• _Goal of the exercise_: From the first line to the last, give the material again exactly, without the images.

• _Input for this task_:
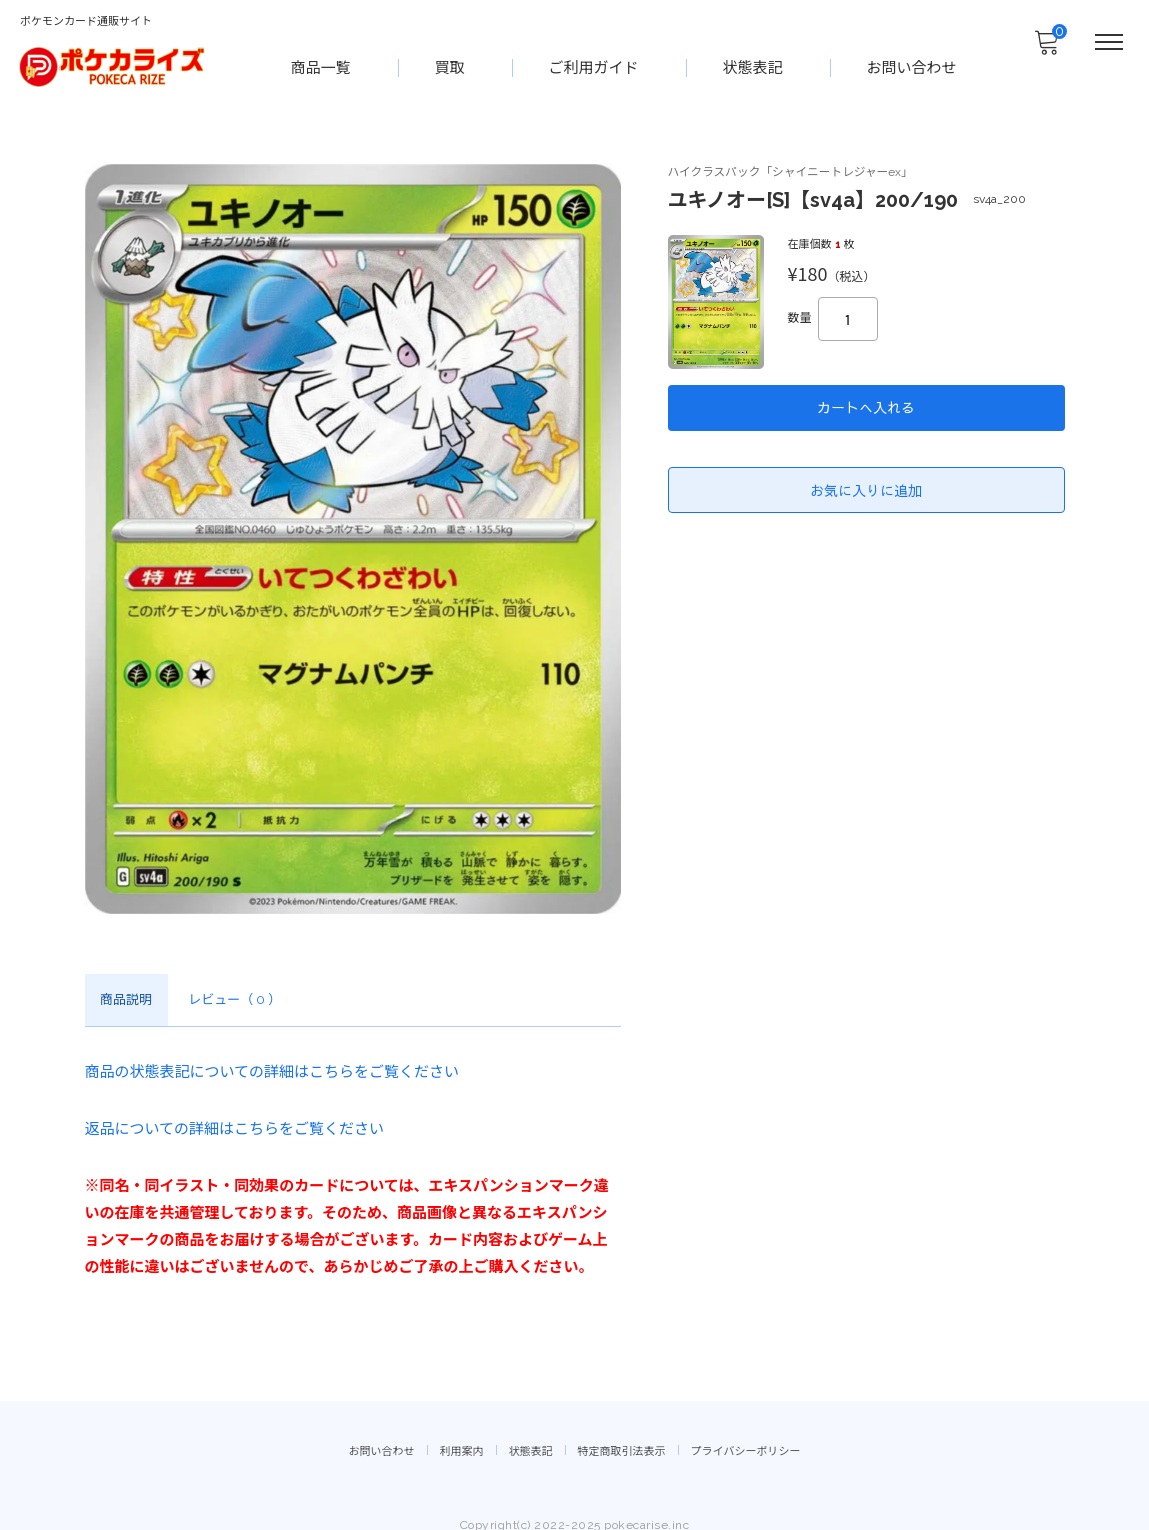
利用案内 (462, 1435)
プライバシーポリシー (746, 1435)
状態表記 (754, 66)
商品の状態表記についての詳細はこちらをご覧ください (272, 1073)
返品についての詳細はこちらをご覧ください (235, 1127)
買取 (451, 66)
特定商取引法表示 (622, 1435)
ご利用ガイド (595, 66)
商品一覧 (322, 66)
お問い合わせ (913, 66)
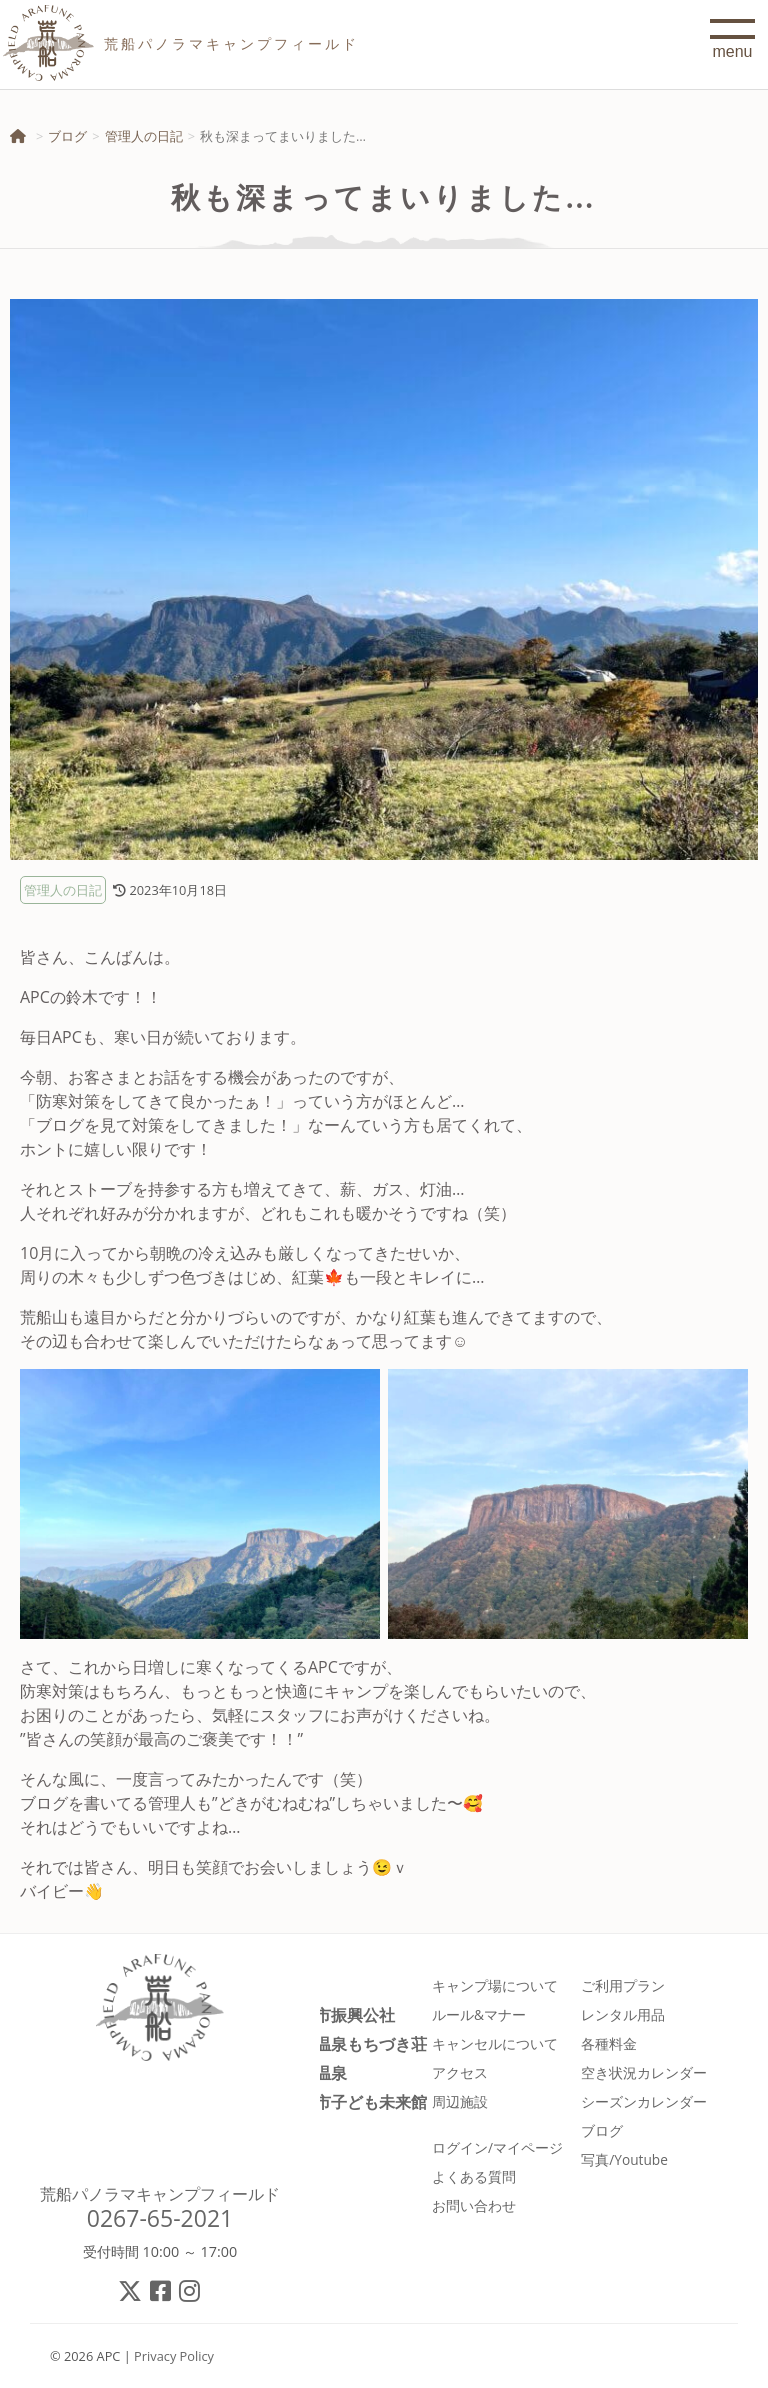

• _Answer to the exercise_:
利用案内 (462, 1435)
プライバシーポリシー (746, 1435)
状態表記 (754, 66)
商品の状態表記についての詳細はこちらをご覧ください (272, 1073)
返品についての詳細はこちらをご覧ください (235, 1127)
買取 (451, 66)
特定商取引法表示 (622, 1435)
ご利用ガイド (595, 66)
商品一覧 (322, 66)
お問い合わせ (913, 66)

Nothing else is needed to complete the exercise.